◆ Data to process:
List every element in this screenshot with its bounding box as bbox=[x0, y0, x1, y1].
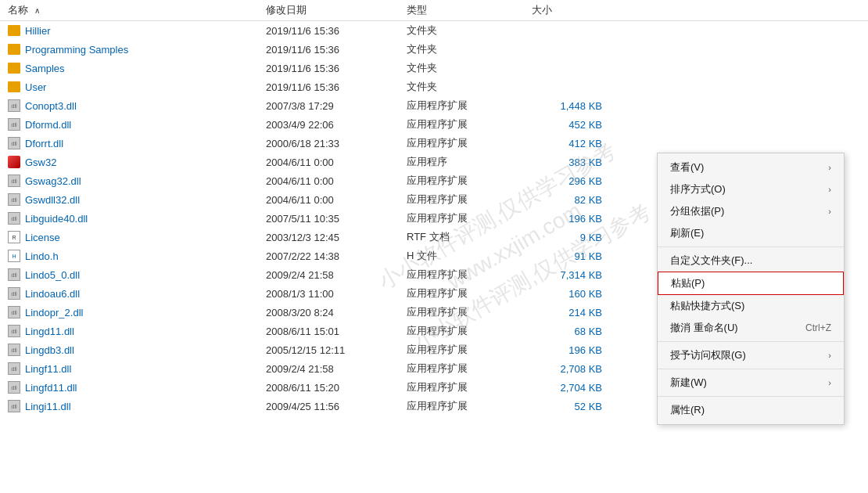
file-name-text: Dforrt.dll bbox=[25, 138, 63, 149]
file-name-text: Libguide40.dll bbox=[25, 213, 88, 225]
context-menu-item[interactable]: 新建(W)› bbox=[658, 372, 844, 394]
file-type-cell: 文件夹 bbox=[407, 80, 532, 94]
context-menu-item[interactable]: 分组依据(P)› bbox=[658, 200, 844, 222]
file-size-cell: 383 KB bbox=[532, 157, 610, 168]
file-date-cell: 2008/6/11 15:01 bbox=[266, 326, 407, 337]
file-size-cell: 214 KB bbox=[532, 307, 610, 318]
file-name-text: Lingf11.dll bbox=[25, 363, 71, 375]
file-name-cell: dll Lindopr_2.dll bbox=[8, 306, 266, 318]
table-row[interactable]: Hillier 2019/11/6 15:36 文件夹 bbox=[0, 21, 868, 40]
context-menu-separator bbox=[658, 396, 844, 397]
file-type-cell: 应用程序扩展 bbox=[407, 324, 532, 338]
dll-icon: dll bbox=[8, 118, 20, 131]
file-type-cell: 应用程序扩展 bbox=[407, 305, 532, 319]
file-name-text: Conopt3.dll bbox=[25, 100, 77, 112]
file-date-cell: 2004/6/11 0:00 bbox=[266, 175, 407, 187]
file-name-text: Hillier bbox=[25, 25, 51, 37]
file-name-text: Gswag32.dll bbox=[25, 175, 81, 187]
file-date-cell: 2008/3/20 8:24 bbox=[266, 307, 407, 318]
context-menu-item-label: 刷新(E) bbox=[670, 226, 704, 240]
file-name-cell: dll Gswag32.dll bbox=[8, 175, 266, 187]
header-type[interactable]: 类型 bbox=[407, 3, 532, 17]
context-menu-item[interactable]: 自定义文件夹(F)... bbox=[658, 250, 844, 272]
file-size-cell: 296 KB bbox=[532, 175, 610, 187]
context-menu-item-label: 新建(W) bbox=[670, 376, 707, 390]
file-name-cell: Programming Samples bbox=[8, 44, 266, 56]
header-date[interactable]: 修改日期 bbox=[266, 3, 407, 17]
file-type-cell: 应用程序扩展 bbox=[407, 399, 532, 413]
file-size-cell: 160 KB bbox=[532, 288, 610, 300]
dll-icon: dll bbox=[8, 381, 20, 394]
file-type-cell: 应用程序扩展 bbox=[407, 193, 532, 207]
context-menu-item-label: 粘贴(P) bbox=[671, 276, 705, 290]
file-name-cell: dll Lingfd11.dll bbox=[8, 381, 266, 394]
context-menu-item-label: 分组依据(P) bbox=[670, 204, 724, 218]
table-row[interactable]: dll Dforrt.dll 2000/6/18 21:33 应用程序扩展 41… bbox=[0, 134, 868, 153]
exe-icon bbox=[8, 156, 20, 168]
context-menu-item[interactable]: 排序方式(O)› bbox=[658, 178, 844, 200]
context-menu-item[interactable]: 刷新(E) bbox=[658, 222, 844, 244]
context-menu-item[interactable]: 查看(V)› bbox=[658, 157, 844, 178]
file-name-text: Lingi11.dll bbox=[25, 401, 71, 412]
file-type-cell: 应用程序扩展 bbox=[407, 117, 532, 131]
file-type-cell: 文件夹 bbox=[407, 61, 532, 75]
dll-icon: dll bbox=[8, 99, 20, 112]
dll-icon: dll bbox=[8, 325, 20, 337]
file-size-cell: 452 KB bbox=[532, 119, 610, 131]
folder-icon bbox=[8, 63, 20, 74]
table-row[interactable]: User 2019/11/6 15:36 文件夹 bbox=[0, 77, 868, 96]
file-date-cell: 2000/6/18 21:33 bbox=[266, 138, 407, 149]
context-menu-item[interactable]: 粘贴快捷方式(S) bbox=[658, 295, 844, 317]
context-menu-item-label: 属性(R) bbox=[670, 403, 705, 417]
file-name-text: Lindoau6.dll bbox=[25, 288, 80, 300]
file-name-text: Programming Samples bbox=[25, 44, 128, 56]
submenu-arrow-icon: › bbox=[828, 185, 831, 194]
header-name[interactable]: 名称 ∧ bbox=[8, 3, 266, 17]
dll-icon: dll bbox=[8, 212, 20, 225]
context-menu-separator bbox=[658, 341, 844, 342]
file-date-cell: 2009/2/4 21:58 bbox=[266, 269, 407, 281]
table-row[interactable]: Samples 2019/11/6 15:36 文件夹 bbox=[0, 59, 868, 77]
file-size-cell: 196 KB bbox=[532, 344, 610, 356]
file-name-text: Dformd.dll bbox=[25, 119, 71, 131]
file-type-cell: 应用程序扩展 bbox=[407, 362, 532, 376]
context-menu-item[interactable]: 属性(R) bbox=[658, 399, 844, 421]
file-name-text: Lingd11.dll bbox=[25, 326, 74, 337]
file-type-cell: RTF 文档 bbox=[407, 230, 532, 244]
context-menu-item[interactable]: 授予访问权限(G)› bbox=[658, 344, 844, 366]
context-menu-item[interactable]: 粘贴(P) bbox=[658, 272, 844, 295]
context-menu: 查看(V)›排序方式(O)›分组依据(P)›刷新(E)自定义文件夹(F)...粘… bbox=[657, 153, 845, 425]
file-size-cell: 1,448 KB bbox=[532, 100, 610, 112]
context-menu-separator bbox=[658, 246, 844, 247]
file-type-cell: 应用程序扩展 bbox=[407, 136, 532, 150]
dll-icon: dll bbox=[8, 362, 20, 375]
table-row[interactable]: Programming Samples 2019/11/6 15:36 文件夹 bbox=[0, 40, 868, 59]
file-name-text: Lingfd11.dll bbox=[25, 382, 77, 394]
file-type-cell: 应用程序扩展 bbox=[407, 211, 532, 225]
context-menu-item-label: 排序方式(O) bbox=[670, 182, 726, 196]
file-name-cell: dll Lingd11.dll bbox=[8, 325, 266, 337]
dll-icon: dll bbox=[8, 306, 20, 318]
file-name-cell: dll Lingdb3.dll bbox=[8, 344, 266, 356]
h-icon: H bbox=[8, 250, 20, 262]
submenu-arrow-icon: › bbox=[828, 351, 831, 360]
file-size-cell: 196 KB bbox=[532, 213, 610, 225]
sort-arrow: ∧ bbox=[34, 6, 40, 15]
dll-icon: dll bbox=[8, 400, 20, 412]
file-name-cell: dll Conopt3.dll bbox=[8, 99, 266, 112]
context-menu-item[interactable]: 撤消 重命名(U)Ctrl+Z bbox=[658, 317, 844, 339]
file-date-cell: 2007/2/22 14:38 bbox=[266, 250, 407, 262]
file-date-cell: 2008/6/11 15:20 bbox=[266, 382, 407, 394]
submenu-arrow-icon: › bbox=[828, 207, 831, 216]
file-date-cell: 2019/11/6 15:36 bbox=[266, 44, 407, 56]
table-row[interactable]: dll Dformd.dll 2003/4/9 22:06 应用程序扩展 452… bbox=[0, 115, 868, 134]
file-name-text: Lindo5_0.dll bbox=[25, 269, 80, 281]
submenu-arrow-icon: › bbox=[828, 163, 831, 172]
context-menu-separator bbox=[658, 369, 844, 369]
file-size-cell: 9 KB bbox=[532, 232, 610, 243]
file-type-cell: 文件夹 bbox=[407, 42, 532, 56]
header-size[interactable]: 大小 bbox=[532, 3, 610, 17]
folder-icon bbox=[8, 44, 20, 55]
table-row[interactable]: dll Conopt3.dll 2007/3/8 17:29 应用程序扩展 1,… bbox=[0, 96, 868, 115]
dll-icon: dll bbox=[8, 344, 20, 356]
---
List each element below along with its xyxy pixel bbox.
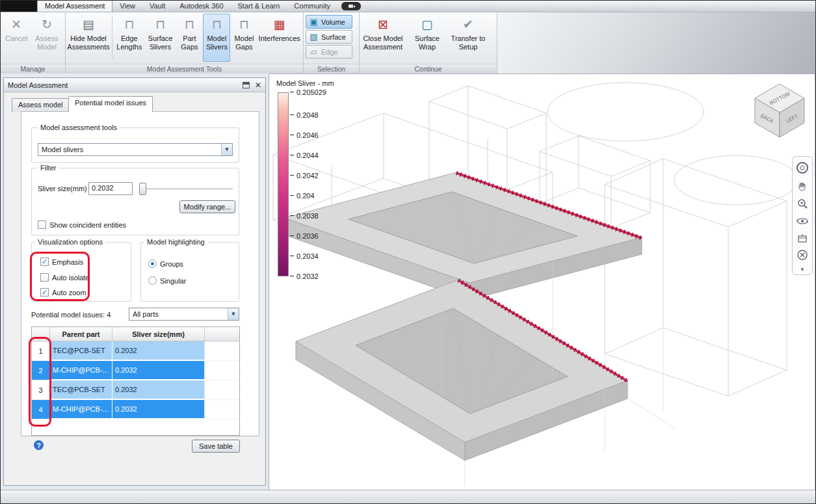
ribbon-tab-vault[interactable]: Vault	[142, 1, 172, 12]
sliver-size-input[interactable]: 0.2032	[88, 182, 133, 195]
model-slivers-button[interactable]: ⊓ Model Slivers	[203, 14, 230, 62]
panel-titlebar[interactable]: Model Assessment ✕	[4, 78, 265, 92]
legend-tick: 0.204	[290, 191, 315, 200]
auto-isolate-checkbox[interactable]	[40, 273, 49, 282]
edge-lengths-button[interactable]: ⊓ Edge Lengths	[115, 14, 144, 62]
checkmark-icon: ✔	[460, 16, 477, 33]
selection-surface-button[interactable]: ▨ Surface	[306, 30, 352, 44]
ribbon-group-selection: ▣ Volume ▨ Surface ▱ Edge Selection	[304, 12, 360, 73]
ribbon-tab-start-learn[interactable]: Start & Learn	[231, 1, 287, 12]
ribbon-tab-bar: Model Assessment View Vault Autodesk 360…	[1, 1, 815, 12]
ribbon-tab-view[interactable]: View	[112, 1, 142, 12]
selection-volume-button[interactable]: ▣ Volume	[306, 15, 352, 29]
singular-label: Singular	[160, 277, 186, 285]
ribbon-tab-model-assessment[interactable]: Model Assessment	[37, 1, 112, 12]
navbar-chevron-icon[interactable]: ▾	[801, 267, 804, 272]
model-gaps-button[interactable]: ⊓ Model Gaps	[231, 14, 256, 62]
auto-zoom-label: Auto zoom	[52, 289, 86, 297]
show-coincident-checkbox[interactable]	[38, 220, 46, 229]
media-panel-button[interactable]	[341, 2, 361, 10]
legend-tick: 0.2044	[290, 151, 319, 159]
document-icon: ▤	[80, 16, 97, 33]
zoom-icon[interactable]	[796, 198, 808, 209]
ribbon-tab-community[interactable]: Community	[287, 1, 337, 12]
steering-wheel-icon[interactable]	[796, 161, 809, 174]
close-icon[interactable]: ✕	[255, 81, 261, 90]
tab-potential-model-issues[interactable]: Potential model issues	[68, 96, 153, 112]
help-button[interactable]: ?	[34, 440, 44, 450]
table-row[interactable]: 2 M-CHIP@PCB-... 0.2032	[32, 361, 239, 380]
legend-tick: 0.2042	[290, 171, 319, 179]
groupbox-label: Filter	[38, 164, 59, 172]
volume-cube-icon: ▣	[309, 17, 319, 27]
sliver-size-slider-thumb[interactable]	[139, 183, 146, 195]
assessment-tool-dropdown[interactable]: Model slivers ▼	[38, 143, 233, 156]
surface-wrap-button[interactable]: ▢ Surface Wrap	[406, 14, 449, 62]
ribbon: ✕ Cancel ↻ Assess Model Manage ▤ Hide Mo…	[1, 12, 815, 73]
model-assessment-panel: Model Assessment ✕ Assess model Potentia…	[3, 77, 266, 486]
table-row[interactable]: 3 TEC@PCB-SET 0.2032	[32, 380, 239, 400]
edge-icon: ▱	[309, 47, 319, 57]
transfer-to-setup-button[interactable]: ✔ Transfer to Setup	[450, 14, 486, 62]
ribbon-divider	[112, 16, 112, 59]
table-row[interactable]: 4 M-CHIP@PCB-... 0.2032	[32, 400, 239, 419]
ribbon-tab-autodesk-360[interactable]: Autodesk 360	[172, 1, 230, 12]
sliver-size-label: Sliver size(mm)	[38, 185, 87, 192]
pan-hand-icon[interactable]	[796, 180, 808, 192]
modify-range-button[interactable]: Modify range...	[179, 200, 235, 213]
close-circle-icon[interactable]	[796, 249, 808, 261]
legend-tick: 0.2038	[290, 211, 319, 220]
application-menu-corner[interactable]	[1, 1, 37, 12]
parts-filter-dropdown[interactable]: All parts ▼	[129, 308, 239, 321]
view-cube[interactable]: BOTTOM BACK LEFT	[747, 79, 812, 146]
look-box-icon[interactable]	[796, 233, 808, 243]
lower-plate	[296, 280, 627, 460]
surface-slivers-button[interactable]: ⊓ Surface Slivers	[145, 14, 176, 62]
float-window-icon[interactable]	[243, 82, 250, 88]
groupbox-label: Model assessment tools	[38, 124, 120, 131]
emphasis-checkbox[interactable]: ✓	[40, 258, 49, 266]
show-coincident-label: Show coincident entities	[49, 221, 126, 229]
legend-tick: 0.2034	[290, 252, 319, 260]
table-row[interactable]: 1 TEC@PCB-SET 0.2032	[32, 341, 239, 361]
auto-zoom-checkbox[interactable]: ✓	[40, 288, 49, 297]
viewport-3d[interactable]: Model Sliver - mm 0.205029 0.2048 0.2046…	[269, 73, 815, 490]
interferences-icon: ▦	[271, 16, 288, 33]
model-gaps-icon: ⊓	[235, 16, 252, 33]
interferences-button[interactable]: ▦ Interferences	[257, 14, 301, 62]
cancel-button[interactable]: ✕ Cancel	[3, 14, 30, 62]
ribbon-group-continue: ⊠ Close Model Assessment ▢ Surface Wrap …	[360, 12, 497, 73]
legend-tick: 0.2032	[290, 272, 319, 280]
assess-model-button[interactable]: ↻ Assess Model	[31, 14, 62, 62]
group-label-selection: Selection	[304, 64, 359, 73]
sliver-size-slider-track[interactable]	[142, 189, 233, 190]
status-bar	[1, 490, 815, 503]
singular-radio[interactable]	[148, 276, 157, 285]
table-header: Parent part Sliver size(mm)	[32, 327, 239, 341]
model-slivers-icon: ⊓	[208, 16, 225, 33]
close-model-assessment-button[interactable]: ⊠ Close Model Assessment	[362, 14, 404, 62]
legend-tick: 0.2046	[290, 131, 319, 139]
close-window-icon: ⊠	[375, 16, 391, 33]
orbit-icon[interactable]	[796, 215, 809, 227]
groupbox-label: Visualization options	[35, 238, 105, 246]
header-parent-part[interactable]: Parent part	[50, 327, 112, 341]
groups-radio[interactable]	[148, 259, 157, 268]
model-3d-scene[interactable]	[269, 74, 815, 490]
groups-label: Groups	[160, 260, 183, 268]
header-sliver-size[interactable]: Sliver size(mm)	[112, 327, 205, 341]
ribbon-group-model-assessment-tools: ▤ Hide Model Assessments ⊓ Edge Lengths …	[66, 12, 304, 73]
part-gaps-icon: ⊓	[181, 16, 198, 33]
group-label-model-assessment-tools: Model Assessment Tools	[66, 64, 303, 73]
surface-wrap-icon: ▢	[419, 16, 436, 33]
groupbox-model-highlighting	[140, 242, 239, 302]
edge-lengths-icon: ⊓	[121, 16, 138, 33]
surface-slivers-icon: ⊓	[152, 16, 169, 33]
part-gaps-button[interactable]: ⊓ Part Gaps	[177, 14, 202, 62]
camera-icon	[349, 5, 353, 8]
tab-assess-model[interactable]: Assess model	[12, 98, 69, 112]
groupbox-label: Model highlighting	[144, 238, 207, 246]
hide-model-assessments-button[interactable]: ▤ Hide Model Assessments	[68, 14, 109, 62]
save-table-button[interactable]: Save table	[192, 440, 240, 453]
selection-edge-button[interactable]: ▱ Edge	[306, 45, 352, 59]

◆ Exercise description:
Lines containing the word "highlighting" must all be returned from the material above.

◆ Written answer:
groupbox-model-highlighting	[140, 242, 239, 302]
groupbox-label: Model highlighting	[144, 238, 207, 246]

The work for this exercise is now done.